The most important idea is that manipulation requires contact with the environment. Team Delft’s pure planning approach to grasping and manipulation treated contact as collisions to avoid, and simply by-passed this constraint for the target object. This caused a lot of rejected plans to grasp items from cluttered bins, some of them becoming actually unrealisable. Force-feedback and compliance in the gripper seem unavoidable to achieve a reliable solution. Also, creating a single gripper capable of handling such a variety of products proved difficult. None of the teams managed to pick the dumbbell, for example. Having different grippers and switching between them on the fly seems a more efficient and robust solution.

On the perception side, Deep Learning neural networks proved an excellent solution for object recognition, but they also are a really promising solution to pose estimation and even grasp planning, as the results of other teams suggest.

Notwithstanding the discussed improvements, Team Delft’s concept based on speed and reliability proved successful. The ready-for-industry approach we took, with installation and setup procedures, and professional team coordination during the competition, allowed to keep robustly improving the robot’s performance till reaching close to its top limit right at the competition.

6 Concluding Remarks

This paper provides a comprehensive overview of Team Delft’s robot winner of the Amazon Picking Challenge 2016. The key to Delft’s robot success was a concept aimed for robustness and speed, relying on an end-to-end engineering process integrating well establish industry practices and cutting-edge AI and robotics technologies.

There was a new Stowing Task in the 2016 edition of the challenge, to bin-pick products from a tote and stow them in a shelf.
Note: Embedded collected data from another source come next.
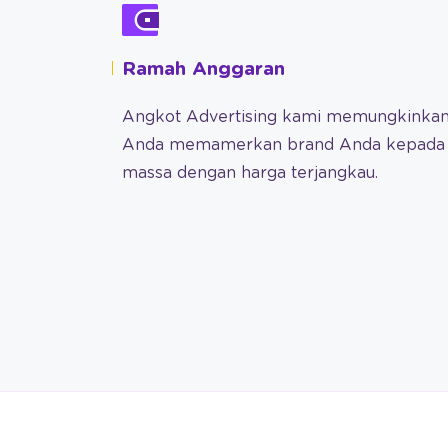
Ramah Anggaran
Angkot Advertising kami memungkinka
Anda memamerkan brand Anda kepada
massa dengan harga terjangkau.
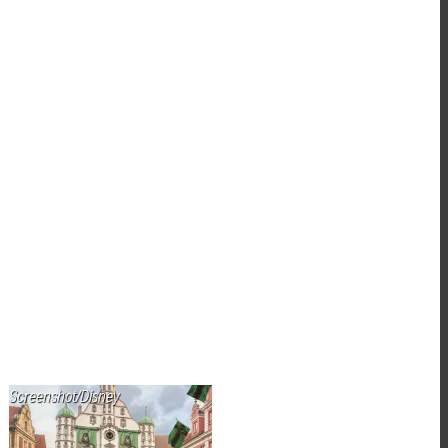
Screenshot/Disney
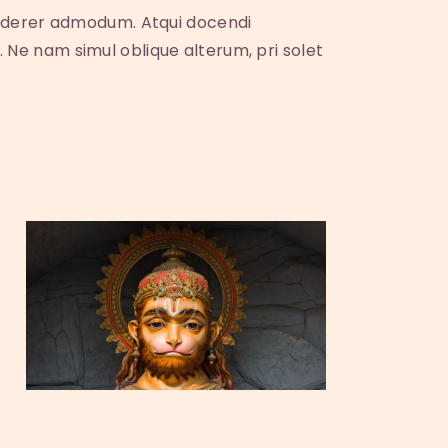
 viderer admodum. Atqui docendi
 Ne nam simul oblique alterum, pri solet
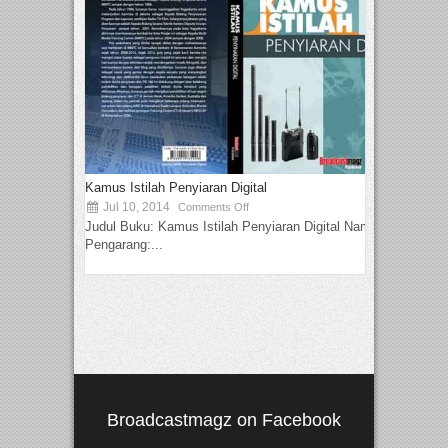
Kamus Istilah Penyiaran Digital
Jul 10, 2014
Comments Off
Judul Buku: Kamus Istilah Penyiaran Digital Nama
Pengarang:...
Broadcastmagz on Facebook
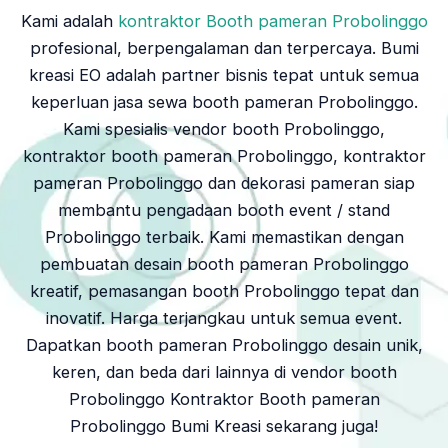
Kami adalah
kontraktor Booth pameran Probolinggo
profesional, berpengalaman dan terpercaya. Bumi
kreasi EO adalah partner bisnis tepat untuk semua
keperluan jasa sewa booth pameran Probolinggo.
Kami spesialis vendor booth Probolinggo,
kontraktor booth pameran Probolinggo, kontraktor
pameran Probolinggo dan dekorasi pameran siap
membantu pengadaan booth event / stand
Probolinggo terbaik. Kami memastikan dengan
pembuatan desain booth pameran Probolinggo
kreatif, pemasangan booth Probolinggo tepat dan
inovatif. Harga terjangkau untuk semua event.
Dapatkan booth pameran Probolinggo desain unik,
keren, dan beda dari lainnya di vendor booth
Probolinggo Kontraktor Booth pameran
Probolinggo Bumi Kreasi sekarang juga!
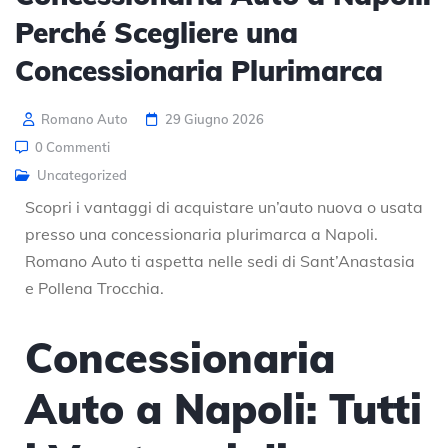
Perché Scegliere una
Concessionaria Plurimarca
Romano Auto
29 Giugno 2026
0 Commenti
Uncategorized
Scopri i vantaggi di acquistare un’auto nuova o usata
presso una concessionaria plurimarca a Napoli.
Romano Auto ti aspetta nelle sedi di Sant’Anastasia
e Pollena Trocchia.
Concessionaria
Auto a Napoli: Tutti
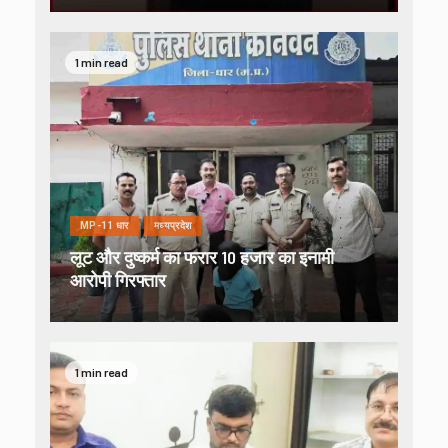
1 min read
MP-11 धार
मध्यप्रदेश
लूट और दुष्कर्म का फरार 10 हजार का इनामी
आरोपी गिरफ्तार
1 min read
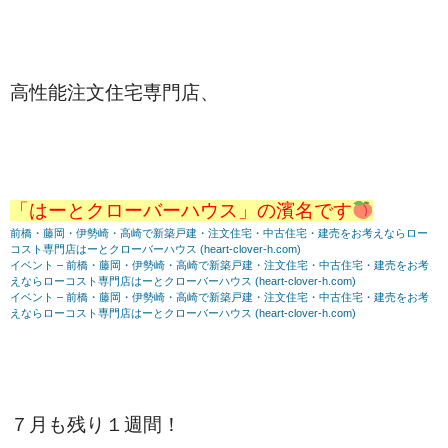
高性能注文住宅専門店、
「はーとクローバーハウス」の濱名です
前橋・藤岡・伊勢崎・高崎で新築戸建・注文住宅・中古住宅・建売をお考えならロー
コスト専門店はーとクローバーハウス (heart-clover-h.com)
イベント – 前橋・藤岡・伊勢崎・高崎で新築戸建・注文住宅・中古住宅・建売をお考
えならローコスト専門店はーとクローバーハウス (heart-clover-h.com)
イベント – 前橋・藤岡・伊勢崎・高崎で新築戸建・注文住宅・中古住宅・建売をお考
えならローコスト専門店はーとクローバーハウス (heart-clover-h.com)
７月も残り１週間！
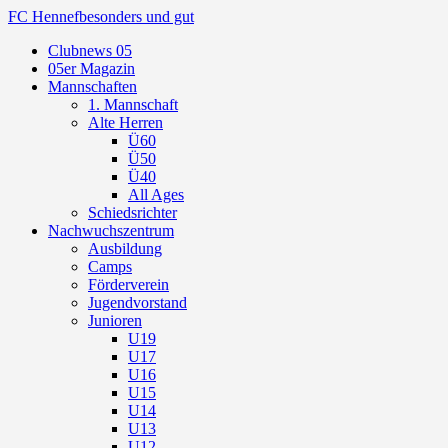
FC Hennef
besonders und gut
Clubnews 05
05er Magazin
Mannschaften
1. Mannschaft
Alte Herren
Ü60
Ü50
Ü40
All Ages
Schiedsrichter
Nachwuchszentrum
Ausbildung
Camps
Förderverein
Jugendvorstand
Junioren
U19
U17
U16
U15
U14
U13
U12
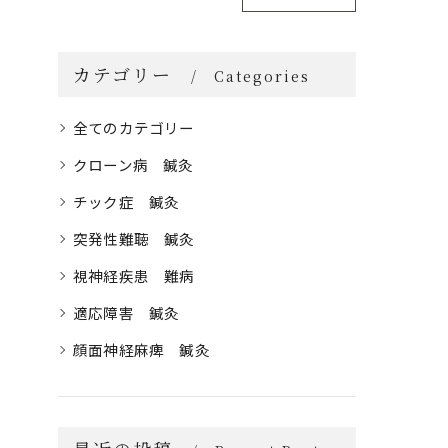
カテゴリー
Categories
全てのカテゴリー
クローン病 鍼灸
チック症 鍼灸
突発性難聴 鍼灸
視神経疾患 難病
適応障害 鍼灸
顔面神経麻痺 鍼灸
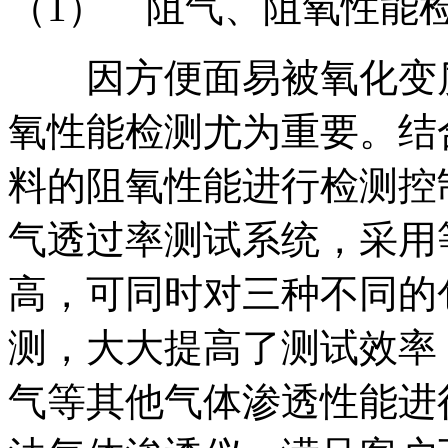
（1） 阻气、阻氧性能
因方便面易被氧化变质
氧性能检测尤为重要。结
料的阻氧性能进行检测控制。L
气透过率测试系统，采用
高，可同时对三种不同的
测，大大提高了测试效率
气等其他气体渗透性能进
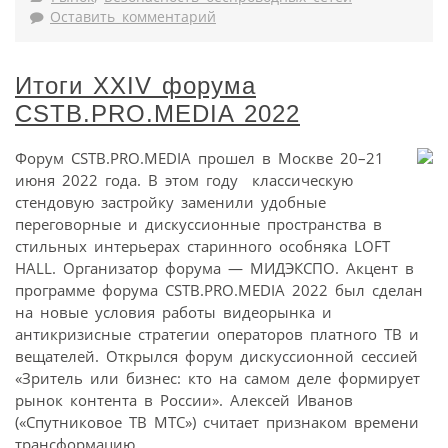
Оставить комментарий
Итоги XXIV форума
CSTB.PRO.MEDIA 2022
Форум CSTB.PRO.MEDIA прошел в Москве 20–21
июня 2022 года. В этом году классическую
стендовую застройку заменили удобные
переговорные и дискуссионные пространства в
стильных интерьерах старинного особняка LOFT
HALL. Организатор форума — МИДЭКСПО. Акцент в
программе форума CSTB.PRO.MEDIA 2022 был сделан
на новые условия работы видеорынка и
антикризисные стратегии операторов платного ТВ и
вещателей. Открылся форум дискуссионной сессией
«Зритель или бизнес: кто на самом деле формирует
рынок контента в России». Алексей Иванов
(«Спутниковое ТВ МТС») считает признаком времени
трансформацию ...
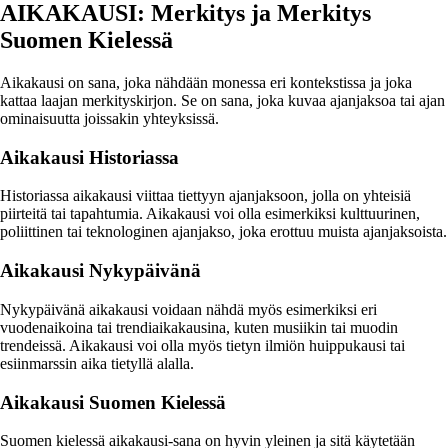
AIKAKAUSI: Merkitys ja Merkitys
Suomen Kielessä
Aikakausi on sana, joka nähdään monessa eri kontekstissa ja joka
kattaa laajan merkityskirjon. Se on sana, joka kuvaa ajanjaksoa tai ajan
ominaisuutta joissakin yhteyksissä.
Aikakausi Historiassa
Historiassa aikakausi viittaa tiettyyn ajanjaksoon, jolla on yhteisiä
piirteitä tai tapahtumia. Aikakausi voi olla esimerkiksi kulttuurinen,
poliittinen tai teknologinen ajanjakso, joka erottuu muista ajanjaksoista.
Aikakausi Nykypäivänä
Nykypäivänä aikakausi voidaan nähdä myös esimerkiksi eri
vuodenaikoina tai trendiaikakausina, kuten musiikin tai muodin
trendeissä. Aikakausi voi olla myös tietyn ilmiön huippukausi tai
esiinmarssin aika tietyllä alalla.
Aikakausi Suomen Kielessä
Suomen kielessä aikakausi-sana on hyvin yleinen ja sitä käytetään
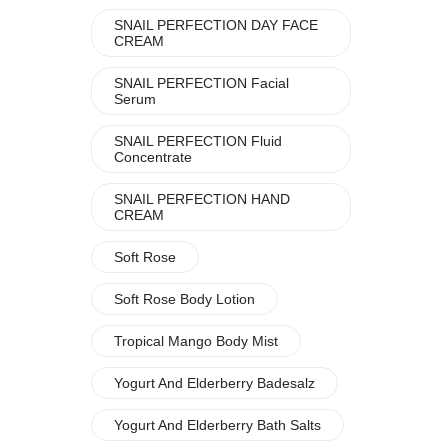
SNAIL PERFECTION DAY FACE
CREAM
SNAIL PERFECTION Facial
Serum
SNAIL PERFECTION Fluid
Concentrate
SNAIL PERFECTION HAND
CREAM
Soft Rose
Soft Rose Body Lotion
Tropical Mango Body Mist
Yogurt And Elderberry Badesalz
Yogurt And Elderberry Bath Salts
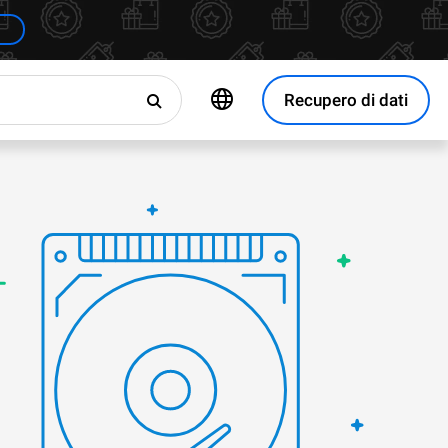
Recupero di dati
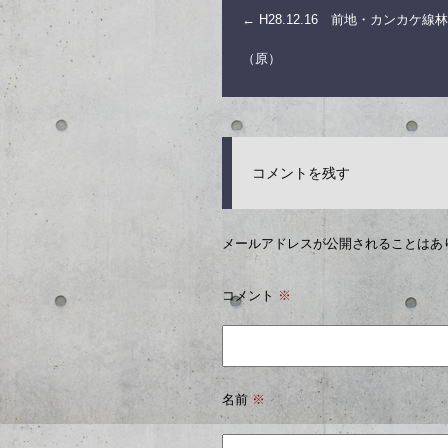
←
H28.12.16 前地・カンカケ線
（原）
コメントを残す
メールアドレスが公開されることはあ
コメント
※
名前
※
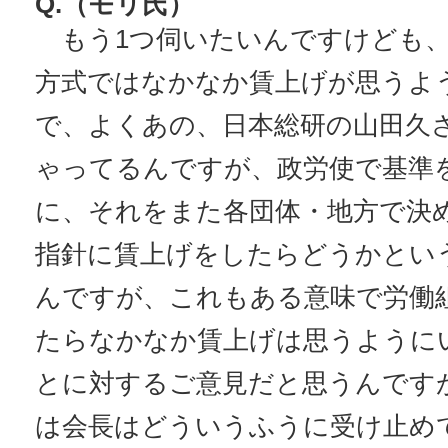
Q.（モリ氏）
もう1つ伺いたいんですけども、
方式ではなかなか賃上げが思うよ
で、よくあの、日本総研の山田久
ゃってるんですが、政労使で基準
に、それをまた各団体・地方で決
指針に賃上げをしたらどうかとい
んですが、これもある意味で労働
たらなかなか賃上げは思うように
とに対するご意見だと思うんです
は会長はどういうふうに受け止め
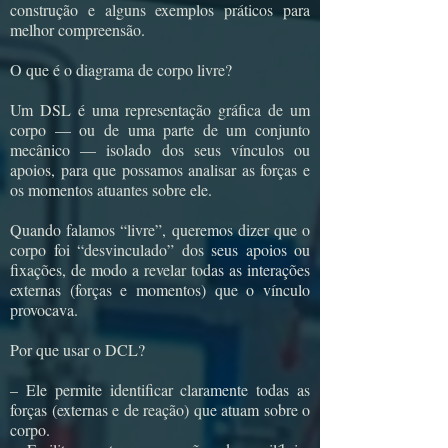
construção e alguns exemplos práticos para
melhor compreensão.
O que é o diagrama de corpo livre?
Um DSL é uma representação gráfica de um
corpo — ou de uma parte de um conjunto
mecânico — isolado dos seus vínculos ou
apoios, para que possamos analisar as forças e
os momentos atuantes sobre ele.
Quando falamos “livre”, queremos dizer que o
corpo foi “desvinculado” dos seus apoios ou
fixações, de modo a revelar todas as interações
externas (forças e momentos) que o vínculo
provocava.
Por que usar o DCL?
– Ele permite identificar claramente todas as
forças (externas e de reação) que atuam sobre o
corpo.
The overall high scores by many teams, and the excellent performance of Team Delft’s robot, suggest that the bin picking problem for diverse, medium-size products can be addressed by current robotic technology. Speed is still far from human performance (\(\sim \)100 items an hour, compared to 400 items an hour in the case of a human), but considering that Team Delft’s robot could have been speed-up probably 50% with faster motions and faster processing, we are confident to predict that robot technology is getting there. However, the Picking task results, proved that general manipulation, including diverse objects and cluttered spaces, still remains an open problem for robotics.